Alipasha Vaziri Credit: Mario Morgado/Rockefeller University

His lab group meetings are video conferences. Physicist Alipasha Vaziri's neuroscience-related research is at Rockefeller University, and he has another team at the Research Institute for Molecular Pathology (IMP) in Vienna that has worked on super-resolution microscopy and has been applying single-molecule optical methods to cell biology questions. Most of Vaziri's group is in New York, but every few months he is in Vienna. He bridges the distance between visits with electronic tools that help with interaction and data sharing.

Vaziri's latest development addresses neuroscientists' desire to image activity of many neurons in a behaving animal's brain and observe how these neurons interact.

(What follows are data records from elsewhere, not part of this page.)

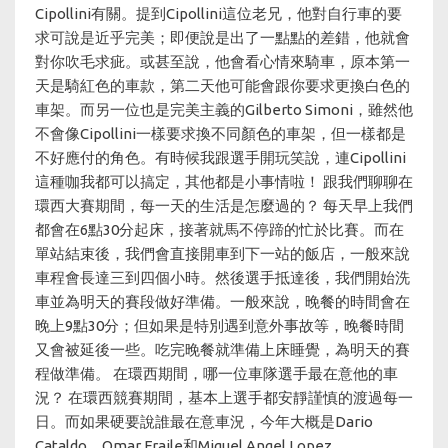
Cipollini有關。提到Cipollini這位老兄，他對自行車的要
求可說是近乎完美；即便說是出了一點點的差錯，他就會
對你吹毛求疵。或甚至說，他會看心情來騎車，原本第一
天是騎紅色的車款，第二天他可能會跟你要求更換白色的
車架。而另一位也是完美主義的Gilberto Simoni，雖然他
不會像Cipollini一樣要求換不同顏色的車架，但一樣都是
不好應付的角色。有時候我跟選手開玩笑說，連Cipollini
這種咖我都可以搞定，其他都是小事情啦！ 跟我們聊聊在
環西大賽期間，每一天的生活是怎麼過的？ 每天早上我們
都會在6點30分起床，接著就馬不停蹄的忙於比賽。而在
單站結束後，我們會直接開車到下一站的飯店，一般來說
車程會長達三到四個小時。然後選手抵達後，我們開始洗
車並為明天的賽段做好準備。一般來說，晚餐的時間會在
晚上9點30分；但如果是特別遇到意外事故等，晚餐時間
又會被延後一些。吃完晚餐就準備上床睡覺，為明天的賽
程做準備。 在環西期間，哪一位車隊選手最在意他的車
況？ 在環西競賽期間，基本上選手都安靜謹慎的渡過每一
日。而如果硬要說誰最在意車況，今年大概是Dario
Cataldo，Omar Fraile和Miguel Angel Lopez。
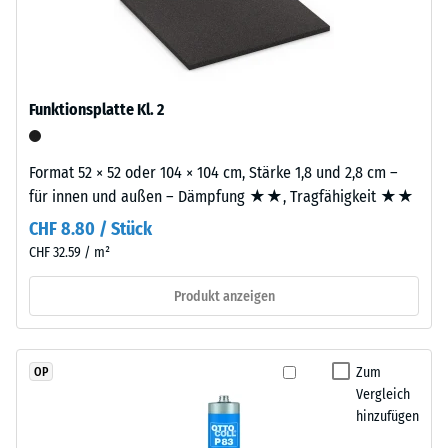
7188)
ca.
2
Wasserdurchlässigkeit
mm
(EN 12616) -
starke
Skalenwert 2 =
Funktionsplatte Kl. 2
Nutzschicht
Infiltration bis zu 10
besteht
mm/h (10 l/h/m²)
aus
Format 52 × 52 oder 104 × 104 cm, Stärke 1,8 und 2,8 cm –
Rutschhemmung
neu
für innen und außen – Dämpfung ★★, Tragfähigkeit ★★
(EN 16165) -
hergestelltem,
Skalenwert 3 =
CHF 8.80 / Stück
durchgefärbtem
mittlerer
CHF 32.59 / m²
und
Akzeptanzwinkel
schadstofffreiem
ca. 15°, Gruppe
Produkt anzeigen
EPDM-
R10
Granulat
Wärmedämmung -
(Ethylen-
Skalenwert 2 =
Zum
OP
Propylen-
Wärmeleitfähigkeit
Vergleich
Dien-
ca. 0,12 W/(m·K)
hinzufügen
Kautschuk),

Electrophysiological recordings that capture data from a handful of neurons don't offer enough context for interpreting behavior. “It's as if you would be trying to guess the content of a movie by just looking at a few pixels on your screen,” he says. Two-photon scanning microscopy captures more neuronal activity but reaches limits in terms of speed and the size of the brain volume that can be imaged. At depth, light-sheet microscopy has to battle scattering. The solution Vaziri devised is light sculpting based on temporal focusing (TeFo) in which the lateral and axial parameters of the microscope's laser beam are decoupled from one another. This approach let the scientists create spheres of excitation light that might be half the size of a neuron. At depths up to 500 μm these spheres were used to record neuronal activity rendered visual with calcium indicators.

The best way to excite these sculpted spheres is by giving each of them one pulse of light, says Vaziri. To do so, the team developed a laser with repetition high enough to allow fast acquisition rates by scanning and with a pulse that has enough energy to excite the calcium indicators in each voxel of brain tissue. The researchers scanned brain tissue quickly and over a large volume while sampling at single-neuron resolution. For example, in the cortex of awake, behaving mice, in a volume of 500 × 500 × 500 μm they captured activity three times a second from 4,000 neurons.

Vaziri hopes this technology can help labs explore cortical computation, the interaction between neurons in the cortex's layers and columns believed to be the canonical unit of computation in the brain. Using TeFo, labs could look at interacting neurons in multiple layers while an animal is solving a task, perhaps finding a hidden object. Next, he says, is to link such connectivity information to neuroanatomy. That's why he and his group recently duplicated the microscope.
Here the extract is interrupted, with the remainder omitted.